More than two dozen funds classified as Article 9 under the EU SFDR own shares in companies accused of being linked to the persecution of Uyghur Muslims in China.
A new report by Hong Kong Watch and Sheffield Hallam University named a series of companies with alleged links to repression and forced labour of Uyghurs, and found that large asset managers and prominent pension funds in the US and UK have significant holdings in them via passive funds.
Analysis by Responsible Investor of 12 of the 13 companies listed in the report shows that all of them appear in funds classified as Article 9 under the EU SFDR, the strictest level of sustainability reporting, with 26 separate Article 9 funds having holdings in at least one of the companies identified.
The firms appear most commonly in funds tracking a series of Climate Transition and Paris-aligned benchmarks from MSCI and Solactive, as well as broad market-based indices such as the MSCI China Index, MSCI Emerging Markets Index and MSCI All-Country World Index ex-US.
The report divides firms into two groups: those that have “obtained Uyghur labourers through state-sponsored labour transfers”, and those that have helped in the construction of repressive infrastructure in Xinjiang.
The former cohort includes Hoshine Silicon, Xinjiang Goldwind Science and Technology and Foxconn Technology, which the report alleges has received hundreds of Uyghur workers, with staff at its Zhengzhou factory reportedly required to work 100 hours of overtime a month. The report further alleges that Foxconn’s Uyghur workers are put under constant surveillance. Hoshine is named by US Homeland Security as being an entity involved in forced labour in Xinjiang, and the importation of its silicon into the US is banned.
In a lengthy statement on Twitter, Foxconn said it “categorically refutes allegations of forced labour” in its operations.
Companies alleged to have supported the construction of repressive infrastructure in Xinjiang include China Railway Group, which is accused of building a prison for Uyghurs convicted of crimes relating to practising Islam, and BGI Genomics, which has allegedly collected minority biometric data non-consensually.
According to Morningstar data, the most commonly held company is Xinjiang Goldwind, a wind turbine manufacturer which the report claims discussed labour transfers from Xinjiang. The report notes it is “unclear if the transfers occurred, but it is likely”. The company appears in 18 of the 26 funds.
Lens Technology, an electronics manufacturer, stands accused of receiving the transfer of thousands of Uyghur labourers from Xinjiang to a factory in Hunan province. It is in 13 funds.
Two Northern Trust transition funds which track MSCI indexes are exposed to the highest number of companies on the list, with one holding nine of the 12 companies examined and the other eight. The Handelsbanken Emerging Markets Index fund, which tracks an ISS/Solactive index, also holds nine.

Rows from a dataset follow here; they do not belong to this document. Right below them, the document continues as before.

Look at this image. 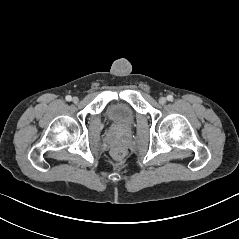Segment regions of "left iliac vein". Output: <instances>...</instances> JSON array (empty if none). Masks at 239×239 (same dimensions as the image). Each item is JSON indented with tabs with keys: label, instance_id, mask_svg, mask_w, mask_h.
I'll use <instances>...</instances> for the list:
<instances>
[{
	"label": "left iliac vein",
	"instance_id": "obj_1",
	"mask_svg": "<svg viewBox=\"0 0 239 239\" xmlns=\"http://www.w3.org/2000/svg\"><path fill=\"white\" fill-rule=\"evenodd\" d=\"M159 103L162 104V105L165 104L166 103V98L165 97H160L159 98Z\"/></svg>",
	"mask_w": 239,
	"mask_h": 239
}]
</instances>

A spokesperson for Handelsbanken said it used an external data provider to screen for breaches of international norms, and that this had not yet indicated that any of the companies were in breach of human rights standards. They said it would flag the report to its provider and that the fund would not invest in any company found to be in breach.
The Amundi IS MSCI Emerging ESG Broad CTB fund holds six of the 12 companies. Amundi has three other funds tracking MSCI Paris-aligned benchmarks which hold Xinjiang Goldwind.
Hernando Cortina, head of ISS ESG’s index strategy, told RI that its methodology issues a red flag for companies with verified violations of the UN Global Compact, which results in index exclusion.
On the companies linked to Uyghur human rights violations, he said that, although they are currently being monitored by the index provider, they have not been excluded from the indices as there is currently “no verification” of the reported violations.
A spokesperson for MSCI said: “MSCI ESG Research offers investors a product that identifies companies involved in ESG controversies, based on actual or alleged involvement in adverse impact activities as reported by third-party stakeholders, and assesses those controversy cases in line with a rules-based, publicly available methodology.”
They added that allegations of involvement in the Xinjiang issue are assessed in line with the methodology.
Many of the funds track Paris-aligned or Climate Transition benchmarks, whose main aim is to deliver a reduction in financed emissions versus their vanilla equivalents. Such funds are often classified as Article 9, although there have been indications that they may have to be reclassified when stricter reporting standards come in to force at the start of next year. One fund on the list has already notified shareholders of an intent to do so.
Responding to RI’s analysis, Anita Dorett, director of the Investor Alliance for Human Rights, said: “Any fund, and especially those prioritising sustainability, must conduct ongoing human rights due diligence to ensure that the constituent companies in those funds are not connected to actual or potential salient human rights risks. Companies connected to the egregious human rights violations in the Uyghur Region have no place in Article 9 classified funds.”
Investors have been increasing scrutiny of some companies on the list. In September, UK-based asset managers Schroders and abrdn divested large stakes in surveillance firm Zhejiang Dahua Technology, which appears in five Article 9 funds.
No other company or investor had responded to requests for comment at the time of publication.